Susan has a lot to tell you about how to run your channel.
When I was growing up, every time I wrote a letter to my grandfather I worried it might be censored. My father had fled communist Poland for the U.S., but my grandfather was unable to escape and still lived behind the Iron Curtain. I learned very young that it can be dangerous when governments reach too far.
As CEO of YouTube, I grapple every day with issues related to free expression and responsibility. Companies, civil society and governments are facing unprecedented challenges and sorting through complicated questions, determining where to draw the lines on speech in the 21st century. Policy makers around the world are introducing regulatory proposals—some argue that too much content is left up on platforms, while others say too much is taken down. At YouTube, we’re working to protect our community while enabling new and diverse voices to break through. Three principles should guide discussions about the regulation of online speech.

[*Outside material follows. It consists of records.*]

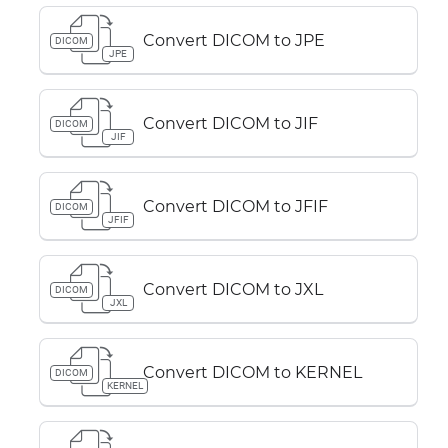
Convert DICOM to JPE
DICOM
JPE
Convert DICOM to JIF
DICOM
JIF
Convert DICOM to JFIF
DICOM
JFIF
Convert DICOM to JXL
DICOM
JXL
Convert DICOM to KERNEL
DICOM
KERNEL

First, the open internet has transformed society in incredible ways. The Group of Seven leaders reaffirmed the fundamental value of openness in a recent statement. YouTube makes information available to anyone with an internet connection. People around the world come to YouTube to find information, to learn and to build community. But creating a space that’s open to everyone means that bad actors will sometimes cross the line.

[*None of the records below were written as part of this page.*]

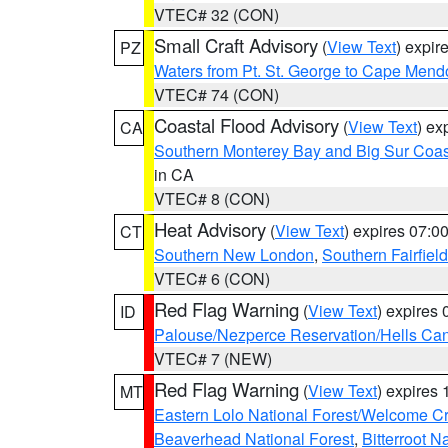
VTEC# 32 (CON)
Small Craft Advisory
(
View Text
) expi
PZ
Waters from Pt. St. George to Cape Mend
VTEC# 74 (CON)
Coastal Flood Advisory
(
View Text
) ex
CA
Southern Monterey Bay and Big Sur Coas
in CA
VTEC# 8 (CON)
Heat Advisory
(
View Text
) expires 07:
CT
Southern New London
,
Southern Fairfield
VTEC# 6 (CON)
Red Flag Warning
(
View Text
) expires
ID
Palouse/Nezperce Reservation/Hells Ca
VTEC# 7 (NEW)
Red Flag Warning
(
View Text
) expires
MT
Eastern Lolo National Forest/Welcome 
Beaverhead National Forest
,
Bitterroot N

YouTube has always had community guidelines that set the rules of the road. We remove content that could cause real harm, such as violent extremism, copyright infringement and dangerous pranks. Some of our decisions are controversial, but we apply our policies equally, regardless of who posts the content or the political viewpoint expressed. At the same time, we embrace the inherent complexity and messiness of the internet. Stripping away everything that’s controversial could silence important voices and ideas.